*with your arms*

654 65 40
                                    

Elindeki şırıngaya sıvıya çekerken Ayağıyla kapıyı kapattı. Bana doğru adımlarken suratı hala asıktı.

"Bir süreliğine burada doktor. Sadece görmezden gel."

"Her neyse..."

Lisa evde kalmaya başlayalı iki gün olmuştu. Babası ona tek yataklık bir karavan getirip doktorun bahçesine kurdurmuş, bize de başka seçenek bırakmamıştı. Fazla görmüyorduk zaten onu bu yüzden benlik pek sorun olmuyordu. Ancak doktor iki gündür öfke püskürüyordu.

Sıyırdığım kolumu kendine çektiği gibi iğneyi batırması ile yüksek sesle bağırdım.

"Kafayı mı yedin doktor?!"

"Kusura bakma, dalgınım biraz."

Boş bakışları kolumda gezerken çıkarttığı iğne girişine baktım.

"Kolumu delmişsin resmen!"

"Kusura bakma dedik ya!"

En az benim kadar yüksek çıkmıştı sesi. Bana bağırması alışık olduğum bir durum değildi. Kafamı yatak başlığına dayayıp öylece izledim onu. Minik kırıklarımla...

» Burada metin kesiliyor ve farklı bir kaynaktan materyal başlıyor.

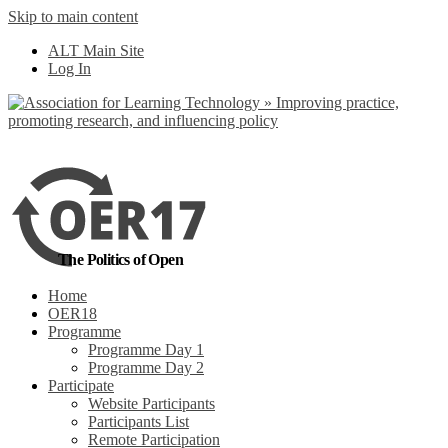
Skip to main content
No, I want to find
ALT Main Site
out more
Log In
Yes, I agree
The Politics of Open
Home
OER18
Programme
Programme Day 1
Programme Day 2
Participate
Website Participants
Participants List
Remote Participation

Suratını ellerinin arasına alıp ovaladı. Sakinleşmeye çalıştığı belliydi.

" Özür dilerim Jaemin. Sana bağırmamam gerekirdi."

"Bir önemi yok. Bu ne zaman etkisini gösterecek?"

Konuyu bilerek kapatıp boş şırıngayı işaret ettim. Lisa'nın babasının geldiği gün çok ağır bir kriz geçirmiştim. O günde bağlamıştı doktor beni ancak halen öyle bir girişimi yoktu.

"Bu gün bağlamayacak mısın?"

Yanıma uzanıp yatmam için hamle yaptı. İsteğini sessizce yerine getirip göz hizasında yattım yanına. Gözümün önüne düşen tutamları bir eliyle itelerken bir yandan da belime sardığı boşta kalan elini çekiyordu. Bu hareketiyle bedenlerimiz tamamen bir araya gelmişti.

"Bu gün kollarımın arasına bağlayacağım seni."

Verdiği cevap kalbimi okşarken gözünün altındaki noktasına küçük bir öpücük bıraktım.

"Ya kriz esnasında sana zarar verirsem?"

"Sorun değil, sana bir şey olmadığı sürece benim canım yanmaz."

"Ama böyle şeyler söyleme diye uyardım seni doktor. Şimdi seni öpmemi ne engelleyebilir?"

"İlaç, ilaç etkileyebilir. Gözlerin dönmeye başladı bile."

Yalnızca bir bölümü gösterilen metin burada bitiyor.